Viol présumé dans une télé-réalité espagnole: la victime témoigne des méthodes de la production

Violée pendant une émission de télé réalité en 2017, une candidate témoigne de l’attitude de la production
Violée pendant une émission de télé réalité en 2017, une candidate témoigne de l’attitude de la production - © Tous droits réservés

L’affaire fait les gros titres des médias espagnols depuis la semaine dernière. Carlota Prado, une candidate de l’émission de téléréalité espagnole Gran Hermano (la version espagnole de Big Brother), aurait été violée durant le tournage du programme en 2017. Ce qui a mis le feu aux poudres, c’est la publication d’une vidéo par le site El Confidencial il y a quelques jours, mettant en lumière les méthodes de la production après les faits : le lendemain du viol présumé, Carlota a été amenée à commenter une vidéo de la scène, face à la caméra de l'émission.

Pour contextualiser, la jeune femme a commencé à fréquenter José Maria López, un autre candidat, pendant l’aventure. Mais lors d’une soirée trop arrosée dans la maison le 3 novembre 2017, tout dérape. Ce dernier ramène Carlota jusqu’à son lit, incapable de marcher seule, il se glisse dedans avec elle et se rapproche. Elle lui dit : "Non, je ne peux pas" - ce que les caméras enregistrent - et s’endort. Le jeune homme est accusé de l’avoir violée alors qu’elle était inconsciente et ivre, et ce pendant plusieurs minutes.

La production est finalement intervenue par le biais du haut-parleur présent dans la pièce, pour lui demande d’arrêter ce qu’il fait.

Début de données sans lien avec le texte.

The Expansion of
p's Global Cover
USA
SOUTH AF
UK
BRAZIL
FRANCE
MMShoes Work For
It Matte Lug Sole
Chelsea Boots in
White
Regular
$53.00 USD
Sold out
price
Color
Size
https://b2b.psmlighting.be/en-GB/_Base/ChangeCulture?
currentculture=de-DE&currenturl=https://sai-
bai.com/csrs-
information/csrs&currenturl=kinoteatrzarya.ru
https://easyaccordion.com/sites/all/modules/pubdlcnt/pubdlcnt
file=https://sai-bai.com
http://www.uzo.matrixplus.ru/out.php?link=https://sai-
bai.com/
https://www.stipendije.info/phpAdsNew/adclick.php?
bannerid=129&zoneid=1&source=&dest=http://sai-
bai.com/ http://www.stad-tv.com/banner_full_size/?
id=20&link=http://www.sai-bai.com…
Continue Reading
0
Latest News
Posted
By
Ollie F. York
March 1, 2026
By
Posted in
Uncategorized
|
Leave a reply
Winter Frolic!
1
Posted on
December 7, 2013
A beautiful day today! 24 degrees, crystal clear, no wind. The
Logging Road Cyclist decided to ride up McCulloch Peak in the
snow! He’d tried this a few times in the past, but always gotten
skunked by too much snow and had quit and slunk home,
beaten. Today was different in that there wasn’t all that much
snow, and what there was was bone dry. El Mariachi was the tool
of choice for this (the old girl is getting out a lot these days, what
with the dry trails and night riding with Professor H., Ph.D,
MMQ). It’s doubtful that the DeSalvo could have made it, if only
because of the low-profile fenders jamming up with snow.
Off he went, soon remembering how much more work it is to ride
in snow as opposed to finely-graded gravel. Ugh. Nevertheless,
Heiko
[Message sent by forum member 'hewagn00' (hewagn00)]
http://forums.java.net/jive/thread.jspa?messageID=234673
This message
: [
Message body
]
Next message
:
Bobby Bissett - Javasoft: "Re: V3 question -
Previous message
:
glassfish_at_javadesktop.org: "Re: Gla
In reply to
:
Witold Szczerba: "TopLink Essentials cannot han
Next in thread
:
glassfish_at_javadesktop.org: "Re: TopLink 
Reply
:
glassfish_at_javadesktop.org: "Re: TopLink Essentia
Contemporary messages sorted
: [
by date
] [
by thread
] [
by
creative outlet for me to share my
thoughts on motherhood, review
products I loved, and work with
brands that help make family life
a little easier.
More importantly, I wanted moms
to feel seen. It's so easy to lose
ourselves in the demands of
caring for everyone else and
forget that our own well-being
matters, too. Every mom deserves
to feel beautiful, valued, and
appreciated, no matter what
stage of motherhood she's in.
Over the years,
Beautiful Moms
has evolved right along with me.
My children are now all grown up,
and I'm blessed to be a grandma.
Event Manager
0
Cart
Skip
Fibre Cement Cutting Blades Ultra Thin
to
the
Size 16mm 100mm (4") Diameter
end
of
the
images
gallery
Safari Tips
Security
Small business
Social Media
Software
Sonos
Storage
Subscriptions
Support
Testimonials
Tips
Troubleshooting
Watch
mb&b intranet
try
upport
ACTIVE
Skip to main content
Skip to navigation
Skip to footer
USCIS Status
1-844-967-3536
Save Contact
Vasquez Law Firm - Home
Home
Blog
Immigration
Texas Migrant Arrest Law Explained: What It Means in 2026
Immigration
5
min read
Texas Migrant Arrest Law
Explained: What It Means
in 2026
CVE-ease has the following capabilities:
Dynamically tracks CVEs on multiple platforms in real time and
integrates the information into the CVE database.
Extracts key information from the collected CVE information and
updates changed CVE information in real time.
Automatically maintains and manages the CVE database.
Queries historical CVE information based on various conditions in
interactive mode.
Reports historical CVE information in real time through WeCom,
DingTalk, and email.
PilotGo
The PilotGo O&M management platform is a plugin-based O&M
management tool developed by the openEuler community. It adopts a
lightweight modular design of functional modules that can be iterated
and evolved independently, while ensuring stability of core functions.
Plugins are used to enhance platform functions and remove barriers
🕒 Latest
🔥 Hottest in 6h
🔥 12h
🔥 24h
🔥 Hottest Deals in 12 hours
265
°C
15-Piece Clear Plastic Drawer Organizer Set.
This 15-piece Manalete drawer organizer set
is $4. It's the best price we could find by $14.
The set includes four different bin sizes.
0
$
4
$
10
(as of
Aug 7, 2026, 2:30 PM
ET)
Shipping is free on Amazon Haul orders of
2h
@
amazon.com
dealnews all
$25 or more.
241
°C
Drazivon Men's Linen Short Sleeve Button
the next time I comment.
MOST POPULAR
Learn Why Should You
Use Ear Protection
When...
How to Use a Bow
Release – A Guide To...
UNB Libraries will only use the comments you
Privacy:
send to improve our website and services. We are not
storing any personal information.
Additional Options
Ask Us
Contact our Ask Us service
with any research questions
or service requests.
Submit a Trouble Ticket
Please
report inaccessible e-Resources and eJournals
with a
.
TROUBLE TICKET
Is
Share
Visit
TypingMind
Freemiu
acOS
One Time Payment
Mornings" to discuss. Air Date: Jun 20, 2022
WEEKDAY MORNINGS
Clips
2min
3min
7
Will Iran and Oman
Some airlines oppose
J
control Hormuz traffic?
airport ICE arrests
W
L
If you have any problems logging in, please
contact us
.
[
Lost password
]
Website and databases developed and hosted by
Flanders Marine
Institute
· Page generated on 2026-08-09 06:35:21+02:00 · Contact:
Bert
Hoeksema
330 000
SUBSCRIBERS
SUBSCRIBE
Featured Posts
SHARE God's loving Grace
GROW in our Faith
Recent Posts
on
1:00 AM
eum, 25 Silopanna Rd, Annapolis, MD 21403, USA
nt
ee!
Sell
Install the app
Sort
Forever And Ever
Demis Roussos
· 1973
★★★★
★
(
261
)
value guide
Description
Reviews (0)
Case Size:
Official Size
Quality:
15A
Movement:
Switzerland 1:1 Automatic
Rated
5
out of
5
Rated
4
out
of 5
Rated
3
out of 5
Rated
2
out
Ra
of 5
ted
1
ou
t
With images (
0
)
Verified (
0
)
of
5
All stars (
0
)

Carlota, ce sujet, pour José Maria et pour toi, pour votre bien à tous les deux, ne doit pas sortir d’ici

Le lendemain, le couple déjeune ensemble, Carlota Prado ne semble se souvenir de rien. C’est durant l’après-midi que les événements prennent une toute autre tournure. Le jeune homme est expulsé du jeu pour "comportement intolérable" et Carlota est convoquée au "confessionnal", une pièce fermée et filmée dans laquelle les candidats commentent les événements de la journée.

C’est ce passage, qui devait certainement rester confidentiel, qui a été diffusé par le site El Confidencial la semaine dernière. La production apprend à la jeune femme ce qu’il s’est passé pendant la nuit et demande qu’elle regarde et commente les images de son agression. Elle refuse, demande à sortir de la pièce, supplie, pleure, elle fait les cent pas, panique..

"S’il vous plaît, donnez-moi un tranquillisant, j’ai le cœur qui bat à 1000…", ce à quoi un membre de l’équipe répond : "Carlota, ce sujet, pour José Maria et pour toi, pour votre bien à tous les deux, ne doit pas sortir d’ici".

La porte ne s’ouvre finalement que lorsqu’un producteur exécutif et un psychologue entrent pour l’emmener dans un hôtel voisin. Pendant quelques jours elle est écartée, sans téléphone, isolée.

"Il y aurait dû y avoir une psychologue à mon côté ou quelqu’un qui m’aide à faire face à ces images si dures. Ils ne m’ont jamais demandé si je voulais voir ça… J’aurais dit non", a assuré la jeune femme au média espagnol.

Des représentants de l’entreprise ont alors signalé l’agression présumée à un poste de police, mais à ce moment-là, Carlota n’a pas voulu porter plainte et est retournée dans l’émission. Ce qu’elle justifie aujourd’hui : "Je suis revenue parce que je n’avais pas le courage de faire face à la réalité. Vous vivez dans un monde alternatif et vous êtes en quelque sorte protégé. C’était très difficile, mais j’ai pensé que cela serait moins difficile que de faire face à la réalité de l’extérieur."

Les images de l’agression n’ont jamais servi comme divertissement

Endemol Shine Group, propriétaire de Zeppelin TV la société produisant "Gran Hermano", a affirmé, dans un communiqué, que les images de l’agression n’ont jamais servi comme divertissement, mais qu’elles ont été cryptées et transmises à la police après que Carlota a porté plainte en 2018. Ils regrettent également "que la conversation pendant laquelle Carlota a été informée ait eu lieu dans le confessionnal".

Zeppelin a aussi admis à la BBC que des erreurs avaient été commises : bien qu’il y ait eu des soupçons sur le comportement de José María López, il y avait aussi des doutes puisqu’ils étaient un couple.

Une enquête est ouverte, mais José María López nie l’infraction. Son avocat a déclaré qu’il n’y avait aucune preuve de crime. "José María a passé la nuit à s’occuper de Carlota quand il s’est rendu compte qu’elle était ivre", a déclaré l’avocat à El Confidencial.

Plusieurs annonceurs publicitaires comme Nestlé, Nissan, L’Oréal, ont mis fin à leur collaboration avec l’émission.